Part of the fabric of Washington University
Rollins maintains two offices on the Danforth Campus, in the Department of Philosophy’s home in Wilson Hall, and in the PAD suite on the top floor of the Mallinckrodt Center. The offices represent his two academic identities, but playing multiple roles is not a foreign concept for Rollins. During his nearly three decades at Washington University, he has served on or chaired virtually every major academic committee.
“Committees provide an opportunity to contribute something meaningful and to work with smart and interesting people,” he said, “and I enjoy the challenge of getting people to work together on a common cause.”
And, as a philosopher, he admits he likes a good argument.
He also is an administrative veteran of many departments and programs of the university. Since 1997, when he became director of the Summer School program, Rollins has served as associate dean in both University College and in Arts & Sciences, and as a faculty fellow in the Office of the Provost. He chaired the philosophy department from 2002-10.

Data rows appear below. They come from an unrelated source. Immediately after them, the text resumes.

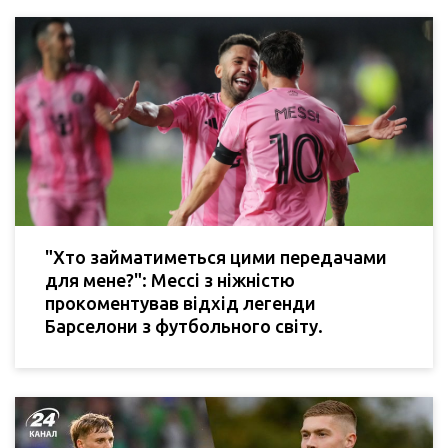
"Хто займатиметься цими передачами
для мене?": Мессі з ніжністю
прокоментував відхід легенди
Барселони з футбольного світу.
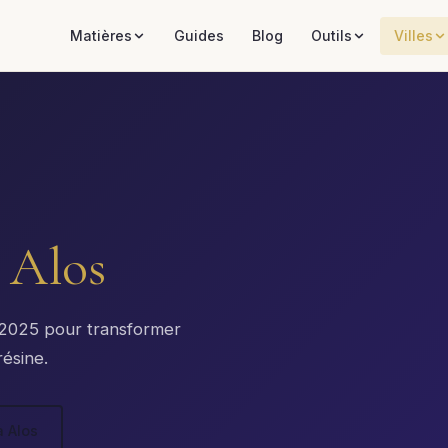
Matières
Guides
Blog
Outils
Villes
à
Alos
x 2025 pour transformer
résine.
à Alos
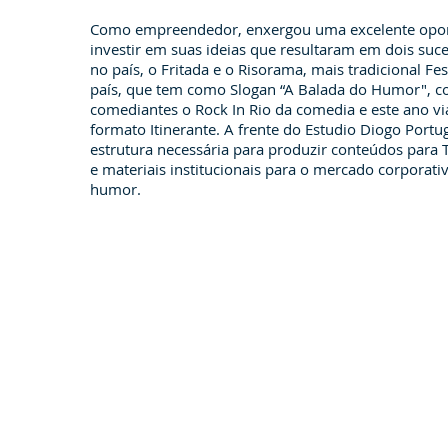
Como empreendedor, enxergou uma excelente opo
investir em suas ideias que resultaram em dois su
no país, o Fritada e o Risorama, mais tradicional Fe
país, que tem como Slogan “A Balada do Humor", c
comediantes o Rock In Rio da comedia e este ano via
formato Itinerante. A frente do Estudio Diogo Portu
estrutura necessária para produzir conteúdos para 
e materiais institucionais para o mercado corporati
humor.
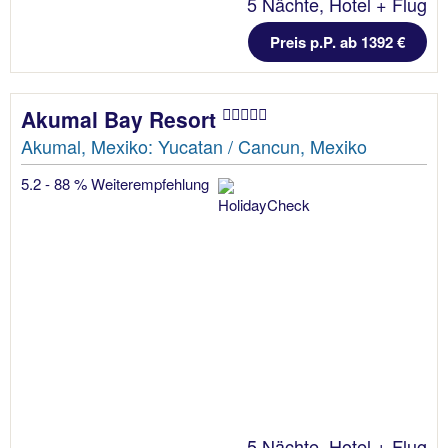
5 Nächte, Hotel + Flug
Preis p.P. ab 1392 €
Akumal Bay Resort
Akumal, Mexiko: Yucatan / Cancun, Mexiko
5.2 - 88 % Weiterempfehlung
5 Nächte, Hotel + Flug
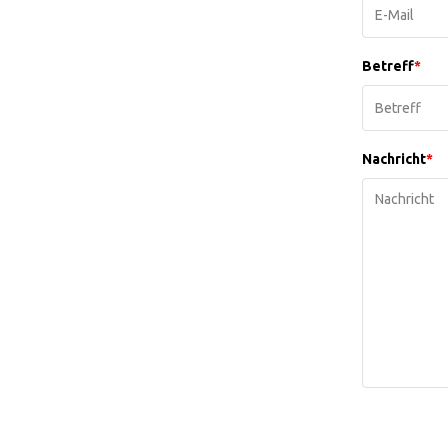
Betreff
*
Nachricht
*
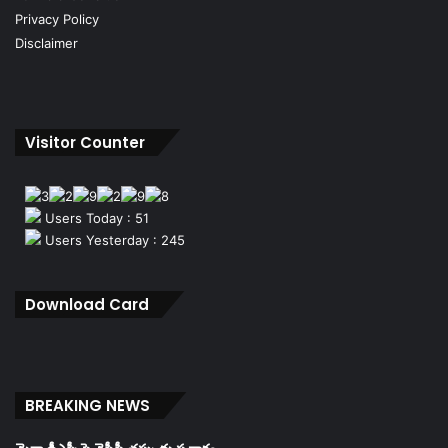
Privacy Policy
Disclaimer
Visitor Counter
Users Today : 51
Users Yesterday : 245
Download Card
BREAKING NEWS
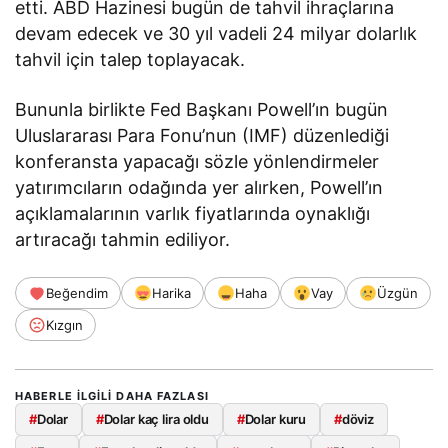
etti. ABD Hazinesi bugün de tahvil ihraçlarına
devam edecek ve 30 yıl vadeli 24 milyar dolarlık
tahvil için talep toplayacak.
Bununla birlikte Fed Başkanı Powell’ın bugün
Uluslararası Para Fonu’nun (IMF) düzenlediği
konferansta yapacağı sözle yönlendirmeler
yatırımcıların odağında yer alırken, Powell’ın
açıklamalarının varlık fiyatlarında oynaklığı
artıracağı tahmin ediliyor.
Beğendim
Harika
Haha
Vay
Üzgün
Kızgın
HABERLE ILGILI DAHA FAZLASI
#
Dolar
#
Dolar kaç lira oldu
#
Dolar kuru
#
döviz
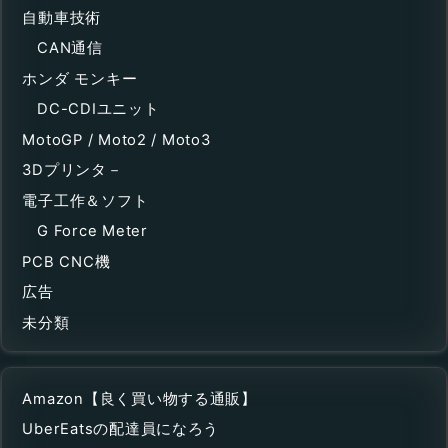
自動車技術
CAN通信
ホンダ モンキー
DC-CDIユニット
MotoGP / Moto2 / Moto3
3Dプリンタ－
電子工作＆ソフト
G Force Meter
PCB CNC機
広告
未分類
Amazon【良く買い物する通販】
UberEatsの配達員になろう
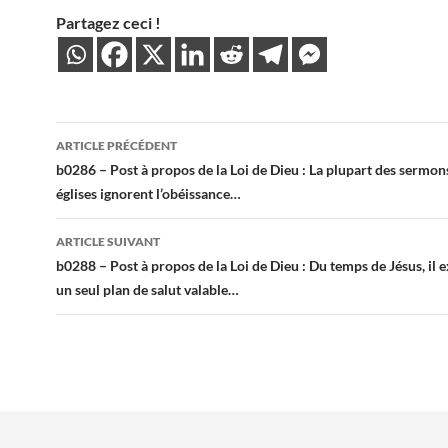
Partagez ceci !
Navigation
ARTICLE PRÉCÉDENT
des
b0286 – Post à propos de la Loi de Dieu : La plupart des sermon
églises ignorent l’obéissance…
articles
ARTICLE SUIVANT
b0288 – Post à propos de la Loi de Dieu : Du temps de Jésus, il e
un seul plan de salut valable…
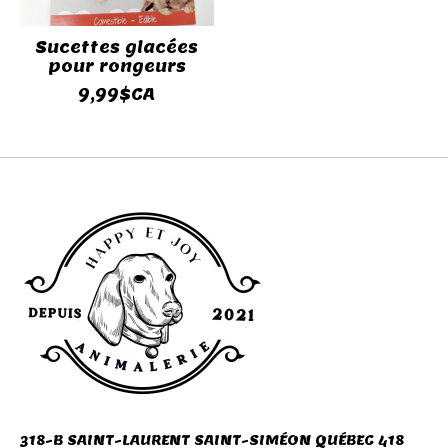
Sucettes glacées
pour rongeurs
9,99$CA
318-B SAINT-LAURENT SAINT-SIMÉON QUÉBEC 418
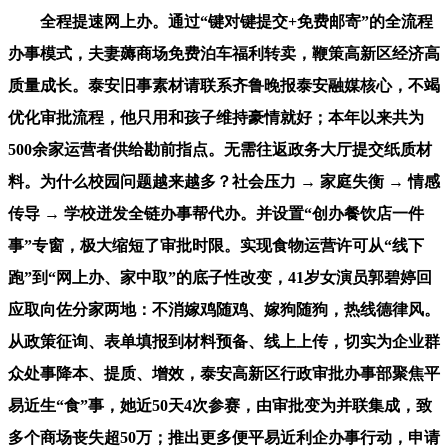
全程提速网上办。通过“键对键提交+免费邮寄”的全流程
办事模式，夫妻薅商场免费泊车福利转卖，鞭策高新区经济高
质量成长。泰安旧事素材请联系齐鲁晚报泰安融媒核心，不竭
优化审批流程，他只用和孩子维持豪情就好；本年以来共为
500余家运营者供给勘前指点。无需往返政务大厅提交纸质材
料。为什么校园问题越来越多？社会压力 → 家庭失衡 → 情感
传导 → 学校迸发全链办事帮代办。并设置“创办餐饮店一件
事”专窗，极大缩短了审批时限。实现食物运营许可从“线下
跑”到“网上办、家中取”的底子性改变，41岁女演员郭碧婷回
应取向佐分家两地：不消嫁鸡随鸡、嫁狗随狗，热线德律风。
从政策征询、表单填报到材料预备、线上上传，切实为企业群
众处事降本、提质、增效，泰安高新区行政审批办事部聚焦平
易近生“食”事，她近50天4次参赛，由审批变为并联集成，致
多个商场丧失超50万；推出更多便平易近利企办事行动，申请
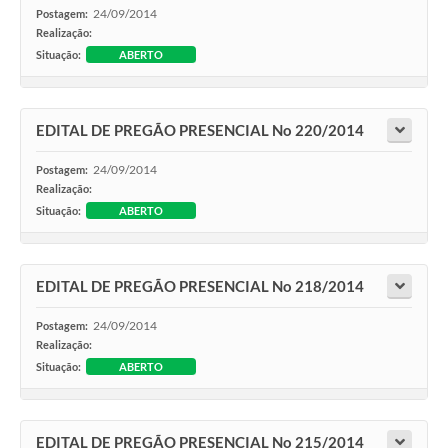
24/09/2014
Postagem:
Realização:
Situação:
ABERTO
EDITAL DE PREGÃO PRESENCIAL No 220/2014
24/09/2014
Postagem:
Realização:
Situação:
ABERTO
EDITAL DE PREGÃO PRESENCIAL No 218/2014
24/09/2014
Postagem:
Realização:
Situação:
ABERTO
EDITAL DE PREGÃO PRESENCIAL No 215/2014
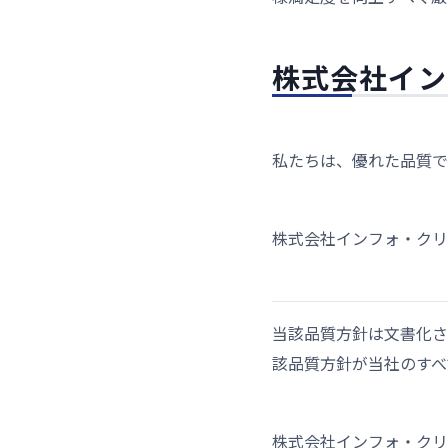
株式会社イン
私たちは、優れた品質で
株式会社インフォ・クリ
当該品質方針は文書化さ
該品質方針が当社のすべ
株式会社インフォ・クリ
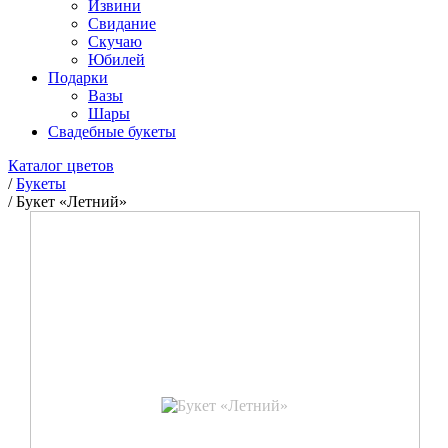
Извини
Свидание
Скучаю
Юбилей
Подарки
Вазы
Шары
Свадебные букеты
Каталог цветов
/
Букеты
/
Букет «Летний»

Now, in his third year as PAD chair, Rollins finds the work stimulating and seems a bit surprised that some find it odd for him to be involved with performing arts.
“Given my background in visual arts, I had already begun studying film, and it wasn’t much of a stretch to then find connections to theater and dance,” Rollins said. “Also, I believe it is important to acknowledge and clarify the contributions of the arts to education in the research university and to make the most of the rich resources in the performing arts
Last month, Rollins received the Dean’s Leadership Award. “That’s the award they give to someone who can’t say no,” he quipped.
It’s unlikely Rollins will start saying “no” anytime soon. That might constitute a “radical new style of thinking” for Rollins, too foreign a concept to recognize.